PER APPROFONDIRE: arcigay, grillo, vendola
Beppe Grillo a Bologna (foto Michele Nucci - Ansa)
BOLOGNA - Prima il saluto omofobo di Beppe Grillo gridato a Bologna in una Piazza Maggiore gremita: "At salut buson" ("ti saluto frocio"). Poi ieri la fatwa dell'imam della moschea di Segrate, Ali Abu Shwaima: «I musulmani di Milano non devono votare i candidati della lista di Sel perché il suo leader, Nichi Vendola, in quanto omosessuale, ha una condotta che non va d'accordo con l'etica islamica». L'ultima settimana di campagna elettorale in vista delle amministrative ha visto il leader di Sinistra e Libertà al centro di attacchi omofobi.
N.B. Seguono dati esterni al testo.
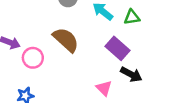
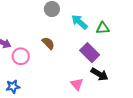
brown semicircle: (66, 40) -> (48, 43), size x0.6

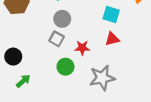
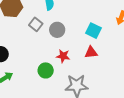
gray circle: (62, 19) -> (57, 30), moved
gray square: (57, 39) -> (36, 24), moved

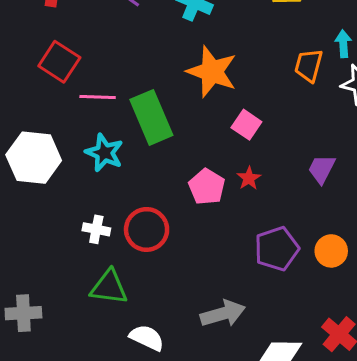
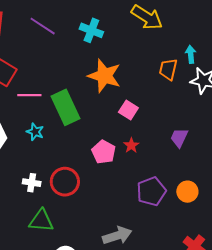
cyan star: (104, 153) -> (35, 132), size x0.7

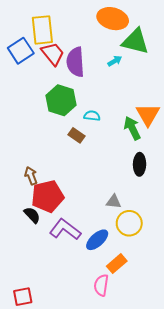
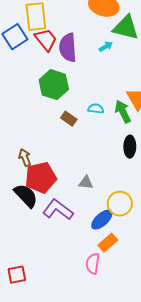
cyan semicircle: (92, 116) -> (96, 109), moved
gray triangle: (114, 202) -> (86, 183), moved
black semicircle: (32, 215) -> (26, 196), size x1.5
blue ellipse: (97, 240) -> (102, 220), moved

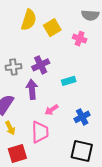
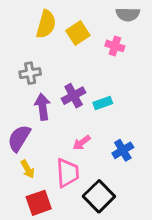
purple cross: (41, 65) -> (74, 96), moved
gray cross: (13, 67) -> (30, 73), moved
purple arrow: (32, 89) -> (43, 107), moved
black square: (82, 151) -> (99, 196), moved, turned 35

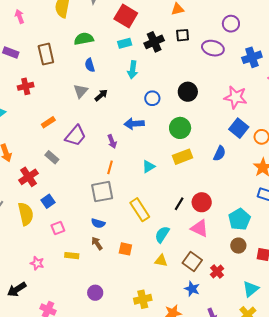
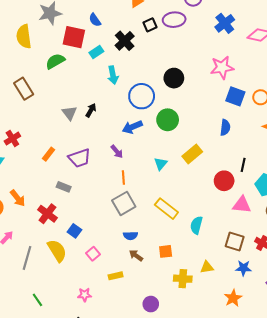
red square: (126, 16) -> (74, 37), moved
purple ellipse: (213, 48) -> (174, 20), moved
blue semicircle: (90, 65) -> (95, 20), moved
red cross: (26, 86) -> (12, 139), moved
blue circle: (152, 98) -> (142, 96), size x1.6
green circle: (180, 128) -> (168, 120), moved
purple trapezoid: (76, 136) -> (79, 158), turned 50
yellow rectangle: (183, 157) -> (192, 154), moved
black line: (179, 204) -> (243, 165), moved
pink triangle: (200, 228) -> (242, 205), moved
yellow triangle: (161, 261) -> (207, 267), moved
yellow cross: (143, 299) -> (183, 279), moved, turned 36

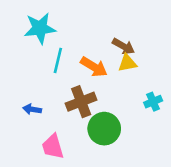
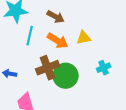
brown arrow: (123, 46) -> (56, 17), moved
green circle: (104, 129) -> (66, 76), moved

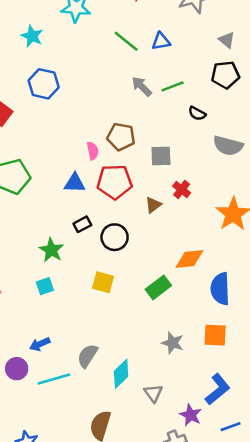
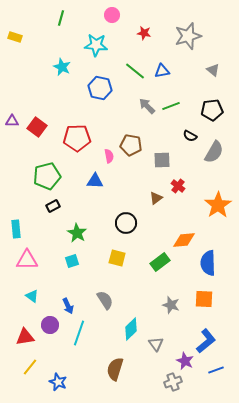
black pentagon: (225, 75) -> (212, 110), moved
blue hexagon: (44, 84) -> (100, 88), moved
black semicircle: (197, 113) -> (190, 136), moved
gray semicircle: (228, 146) -> (214, 152), turned -75
red pentagon: (115, 182) -> (77, 138), moved
black rectangle: (82, 224) -> (53, 206), moved
blue arrow: (40, 344) -> (68, 306), turned -91
gray semicircle: (87, 356) -> (105, 300), moved, turned 114
cyan line: (54, 379) -> (79, 333), turned -55

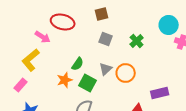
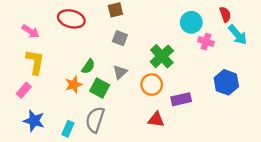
pink arrow: (43, 37) -> (31, 31), moved
green cross: (137, 41) -> (162, 56), moved, size x1.5
yellow L-shape: (31, 60) -> (35, 62), turned 140
orange circle: (126, 73) -> (152, 85), moved

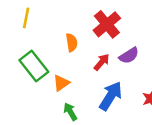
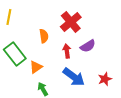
red arrow: (102, 62) -> (67, 51), turned -48
blue arrow: (111, 96) -> (74, 77), turned 95

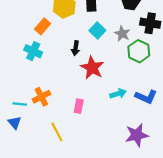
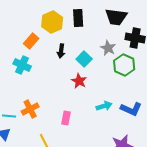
cyan square: (97, 30) -> (84, 59), moved
black arrow: (76, 48) -> (61, 51), moved
red star: (92, 68) -> (79, 81), size x0.7

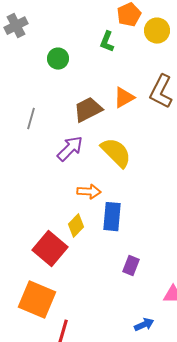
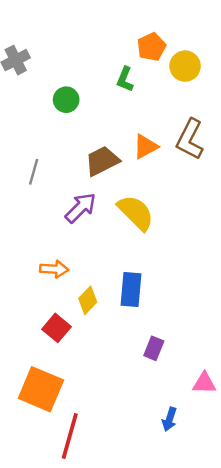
orange arrow: (89, 192) -> (54, 269), moved
red square: (50, 249) -> (57, 328), size x0.7
blue arrow: (144, 325) -> (169, 419), turned 132

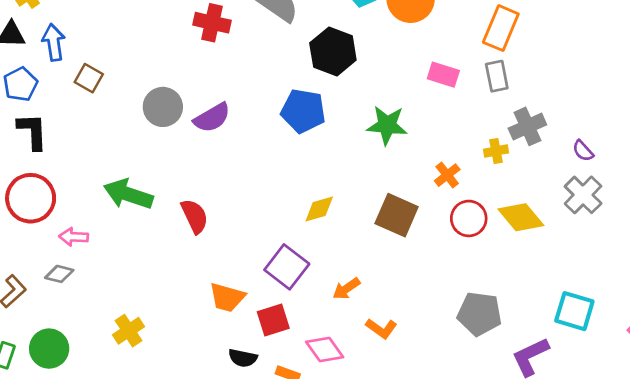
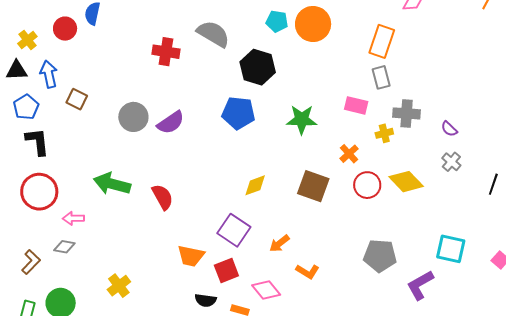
pink rectangle: (443, 75) -> (356, 105), moved
gray cross: (527, 126) -> (407, 113), turned 32
gray cross: (583, 195) -> (451, 162), size x0.7

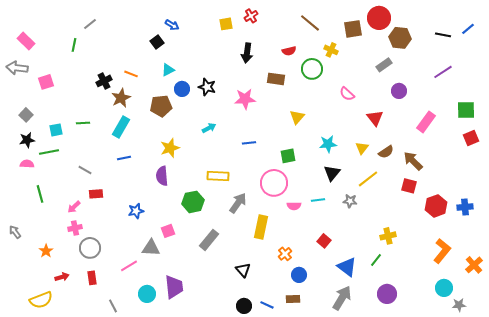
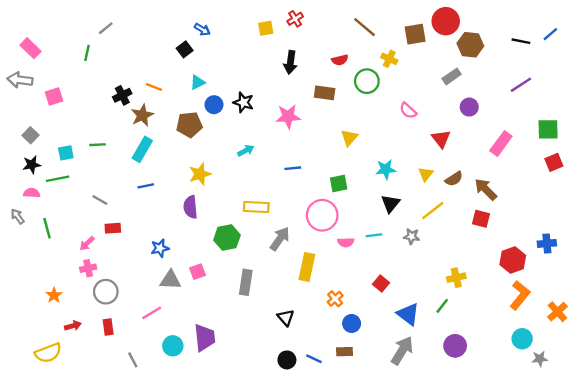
red hexagon: (436, 206) -> (513, 260), moved
gray arrow: (15, 232) -> (18, 216), moved
gray rectangle: (209, 240) -> (246, 282), turned -30
gray triangle: (151, 248) -> (170, 280), moved

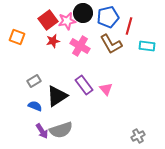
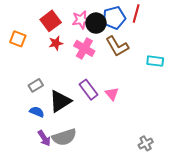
black circle: (83, 13) -> (96, 23), moved
pink star: (67, 21) -> (81, 20), moved
red line: (129, 26) -> (136, 14), moved
cyan rectangle: (147, 46) -> (155, 61), moved

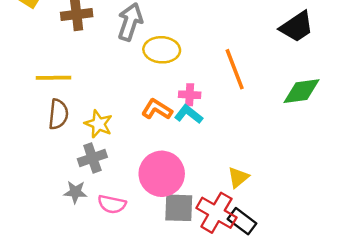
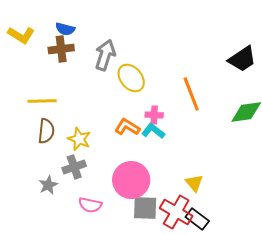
yellow ellipse: (162, 50) -> (131, 78), turned 48
yellow triangle: (238, 177) -> (194, 183), turned -30
gray star: (75, 192) -> (48, 185), moved, turned -30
Gli episodi hanno riacceso lo scontro sul tema dell'omofobia. L'antipatica espressione del comico genovese soprattutto ha suscitato indignazione e proteste nel mondo del web. «Da Beppe Grillo fino ad ora non è giunta una parola o proposta politica sulle famiglie omosessuali, sul matrimonio, sui diritti, contro l’omofobia o sulla fecondazione medicalmente assistita», ha scritto in una nota Paolo Patanè, presidente nazionale Arcigay.



«Beppe Grillo chiarisca che cosa intendeva dire anche perché, cercare l’applauso facile del pubblico con battute maschiliste e populiste da bar sport è esattamente ciò che fa il nostro presidente del Consiglio e mal si concilia con chi sostiene di rappresentare qualcosa di nuovo nello stantio panorama politico italiano», ha aggiunto l'Arcigay.



L'Arcigay ha ribattutto anche alle dichiarazioni dell'imam: «Dopo i vescovi, che su Avvenire, nei giorni scorsi, ci hanno tenuto a far sapere che nelle prossime elezioni amministrative si dovranno sostenere solo coloro che valorizzano la famiglia nel formato fondato sul matrimonio uomo-donna sancito dalla Costituzione, ora è il turno di un imam assumere una posizione omofoba ed entrare a gamba tesa nella vita politica del nostro Paese», è scritto nel comunicato.



«Ai rappresentanti di entrambi i fondamentalismi - continua la nota - che hanno trovato finalmente sintonia sull'esclusione delle istanze gay e lesbiche dal dibattito politico e delle persone omosessuali e transessuali dalle istituzioni, ricordiamo che l'Italia non è una teocrazia bensì una Repubblica laica e aconfessionale».